Why El Chapo Might Not Face Trial In Brooklyn… Or Anywhere Else

A lot of things will have to happen before he’s even extradited.

A wave of reports poured through the media this week saying that recently recaptured drug lord Joaquín “El Chapo” Guzmán Loera “could be tried in Brooklyn,” where he is indicted on murder and narcotics trafficking charges.

That tentative statement has been true since at least 2009, when a federal grand jury in the Eastern District of New York first indicted Guzmán. The same parade of reports, often with virtually identical headlines, popped up after he was captured last month.

Brooklyn may have an advantage over other jurisdictions hoping to prosecute Guzmán partly because U.S. Attorney General Loretta Lynch, who has prosecuted narcotics cases, served as the chief federal prosecutor in Brooklyn during the time when his indictment was updated to include murder charges.

But the prediction that Guzmán might come to Brooklyn is premature. He might not stand trial there or anywhere else.

Here’s a few things that could happen instead.

He could indefinitely avoid extradition.

Tomas Bravo / Reuters

Mexican law offers lots of opportunities to challenge extradition. Guzmán had won a tentative injunction against extradition before he was even recaptured last month. He’s since filed several other challenges to his extradition in Mexico, as well as submitting a claim in court that prison authorities are abusing him. His lawyers allege human rights violations including that guards wake Guzmán every two hours and expose him to freezing temperatures.

Lynch told Univision’s Jorge Ramos on Friday that she hoped the extradition process wouldn’t take more than a few months, but the Mexican media has reported that the process could take up to six years. Mexican officials have said they are working to expedite the process, but if past experience is any guide, it could take a while. It took the Mexican government five years to extradite the brutal Beltrán Leyva cartel enforcer Edgar “La Barbie” Villarreal -- and he’s an American citizen.

El Chapo could be tried somewhere else.

While the Justice Department reportedly wants to push the trial toward Brooklyn, it has yet to make an official decision. Until it does, the possibility remains that he could face a trial anywhere else he’s been indicted -- Miami, Chicago, New Hampshire, San Diego, Manhattan or El Paso.

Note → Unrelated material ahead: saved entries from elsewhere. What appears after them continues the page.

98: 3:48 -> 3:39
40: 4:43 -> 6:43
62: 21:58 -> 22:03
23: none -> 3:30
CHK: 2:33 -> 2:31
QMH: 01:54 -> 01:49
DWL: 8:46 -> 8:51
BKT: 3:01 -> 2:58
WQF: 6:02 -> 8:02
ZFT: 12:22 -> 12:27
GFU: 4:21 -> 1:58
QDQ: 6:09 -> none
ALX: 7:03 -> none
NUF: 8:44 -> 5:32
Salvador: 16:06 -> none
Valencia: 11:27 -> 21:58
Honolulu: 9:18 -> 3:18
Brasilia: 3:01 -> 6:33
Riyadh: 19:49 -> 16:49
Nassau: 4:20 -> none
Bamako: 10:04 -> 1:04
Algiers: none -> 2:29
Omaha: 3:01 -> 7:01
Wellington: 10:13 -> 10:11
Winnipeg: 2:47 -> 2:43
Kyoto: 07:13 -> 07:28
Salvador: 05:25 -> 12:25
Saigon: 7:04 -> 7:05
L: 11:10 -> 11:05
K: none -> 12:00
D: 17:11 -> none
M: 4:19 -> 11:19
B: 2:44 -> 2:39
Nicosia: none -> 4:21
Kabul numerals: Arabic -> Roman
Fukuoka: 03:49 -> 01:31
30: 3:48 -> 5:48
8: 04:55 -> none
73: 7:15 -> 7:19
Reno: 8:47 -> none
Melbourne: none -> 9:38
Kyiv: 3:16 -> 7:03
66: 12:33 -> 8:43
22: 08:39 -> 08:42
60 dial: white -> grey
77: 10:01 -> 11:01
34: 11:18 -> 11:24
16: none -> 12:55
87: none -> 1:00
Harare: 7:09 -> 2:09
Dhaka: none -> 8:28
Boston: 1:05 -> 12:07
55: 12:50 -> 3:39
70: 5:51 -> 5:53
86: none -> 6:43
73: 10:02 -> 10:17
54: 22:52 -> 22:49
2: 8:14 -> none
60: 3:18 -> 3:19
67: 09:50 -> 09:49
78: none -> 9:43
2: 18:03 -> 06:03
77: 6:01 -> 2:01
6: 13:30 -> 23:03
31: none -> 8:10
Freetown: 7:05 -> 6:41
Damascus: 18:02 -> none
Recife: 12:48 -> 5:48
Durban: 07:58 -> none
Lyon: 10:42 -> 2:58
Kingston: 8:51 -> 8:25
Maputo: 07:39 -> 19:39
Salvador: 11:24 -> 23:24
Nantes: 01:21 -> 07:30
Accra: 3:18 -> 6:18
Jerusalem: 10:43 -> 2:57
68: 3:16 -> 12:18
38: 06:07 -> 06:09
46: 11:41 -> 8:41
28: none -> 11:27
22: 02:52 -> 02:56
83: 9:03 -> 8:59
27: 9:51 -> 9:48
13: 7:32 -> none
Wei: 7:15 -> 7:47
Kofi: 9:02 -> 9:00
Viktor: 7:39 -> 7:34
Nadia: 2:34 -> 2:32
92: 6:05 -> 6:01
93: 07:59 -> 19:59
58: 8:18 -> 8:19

He could escape again before getting extradited.

It may sound far-fetched, but he’s done it twice before and facing extradition to the U.S. makes the will to escape all the more urgent. Guards may surround him 24 hours a day and move him between cells periodically, but those extraordinary measures likely won’t last because they’re too expensive, according to former Mexican intelligence official Alejandro Hope.

“Could he escape again? Yes,” Hope said at a conference at the Wilson Center last month. “At least don’t rule it out. That should be the ruling hypothesis.”

El Chapo could break out of a U.S. prison.

As Mexican officials repeatedly noted when criticized for letting “El Chapo” break out of jail in July, sometimes Americans who are way less powerful than Guzmán also manage to escape from maximum-security prisons.

He could plead guilty.

If he does, like high-level Mexican kingpins often do, he won’t face a trial in any district.